Beaucoup de théories se développent sur un fond textuel, un héritage théorique qui façonne d’une manière peu négligeable leur évolution ultérieure ; ce fait est singulièrement manquant dans la sociologie classique et est sûrement dû aux résolutions méthodologiques relatives à la concrétisation du champ d’études et que nous discuterons plus loin.  Commençons par établir le cadre historique correspondant à l’émergence de cette nouvelle Science.

Emile Durkheim (1858 – 1917) s’est presque toujours défini comme sociologue. Il fut professeur de philosophie puis de sciences sociales après son parcours à l’Ecole Normale Supérieure. Il enseigna la philosophie puis les sciences sociales dès 1887. Ses préoccupations d’emblée sociales se manifestent bien-sûr par ses publications personnelles, mais aussi et notamment par la revue L’Année Sociologique qu’il fonda et dirigea dès 1898, avec d’autres publications sociologiques contrastant avec sa relative discrétion politique.

Le parcours académique wébérien est vraisemblablement plus polyvalent : Max Weber (1864 – 1920) a d’abord été formé en droit et en sciences économiques. Il se spécialisa en histoire du droit et continua sa formation pour devenir avocat ; il accéda peu après au poste de professeur d’histoire du droit romain et de droit commercial. Peu après la mort de son père, Weber a vécu une longue période dépressive qui l’a contraint à suspendre ses travaux théoriques et son enseignement. C’est ainsi qu’une partie considérable de son œuvre restera à l’état de manuscrits.

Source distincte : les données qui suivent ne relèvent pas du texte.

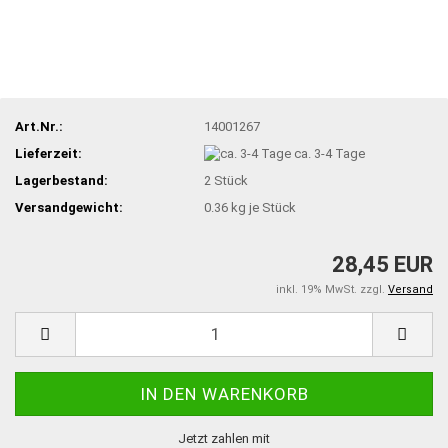
Art.Nr.:
14001267
Lieferzeit:
ca. 3-4 Tage
Lagerbestand:
2
Stück
Versandgewicht:
0.36
kg je Stück
28,45 EUR
inkl. 19% MwSt. zzgl.
Versand
Jetzt zahlen mit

Pour illustrer le processus réflexif de Weber, « L’Ethique Protestante et l’Esprit du Capitalisme » (1905) représente une importante et originale opposition à la montée du pouvoir du parti social-démocrate en Allemagne de l’est à l’époque du sociologue ; l’idée de Weber est que le matérialisme historique, i. e. l’explication de la progression historique uniquement par le conditionnement économique, ne suffit pas à expliquer les faits sociaux ; il y a des valeurs, des traditions qui comptent pour beaucoup dans le façonnement du cadre idéologique dans lequel prennent naissance les systèmes sociaux. Ce n’est pas pour rejeter complètement la composante économique, mais il emprunte plutôt l’expression d’ « affinité élective » : le matériel, ici le capitalisme, est en interaction avec l’esprit, qui permet de l’entretenir.

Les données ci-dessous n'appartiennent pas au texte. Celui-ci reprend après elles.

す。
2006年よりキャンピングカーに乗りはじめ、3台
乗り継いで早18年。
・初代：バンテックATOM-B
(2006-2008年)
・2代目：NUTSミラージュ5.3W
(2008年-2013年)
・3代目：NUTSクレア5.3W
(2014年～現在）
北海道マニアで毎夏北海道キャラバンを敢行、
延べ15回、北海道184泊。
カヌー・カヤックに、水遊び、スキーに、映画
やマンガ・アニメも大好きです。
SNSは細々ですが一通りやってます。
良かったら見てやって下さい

Le lecteur notera d’ailleurs dans notre étude que la pensée de Durkheim nous servira plus souvent que celle de Weber pour définir les buts du projet sociologique, et quoique cela corresponde à ce que nous avons brièvement développé plus haut au sujet des débuts de la sociologie et de son parcours institutionnel, nous verrons que les deux auteurs ne s’opposent qu’en méthodologies (le premier appartenant à la tradition positiviste, le second à la tradition allemande de l’herméneutique ou la théorie de l’explication et l’interprétation), et qu’en définitive, ils tentent tous les deux d’étudier, d’explorer la société comme une entité sui generis, non réductible à la somme de ses parties.

La Raison en Sociologie

« La première règle et la plus fondamentale est de considérer les faits sociaux comme des choses. »

(Durkheim, 1895)

Ce qui suivra constitue le fond de notre question : quelle place occupe la Raison[1] dans les actions humaines ?

Si l’on considère les débuts de la sociologie, il est facile d’y voir une négation de la raison individuelle comme véritable agent social : la sociologie classique, et plus précisément la sociologie Durkheimienne (car elle constituera, avec la sociologie wébérienne, notre principal champ d’étude) est avant tout une science, et, comme toute science, elle porte en elle une exigence méthodique qui l’éloigne vraisemblablement de tout élan individuel, et, par définition, subjectif de la pensée.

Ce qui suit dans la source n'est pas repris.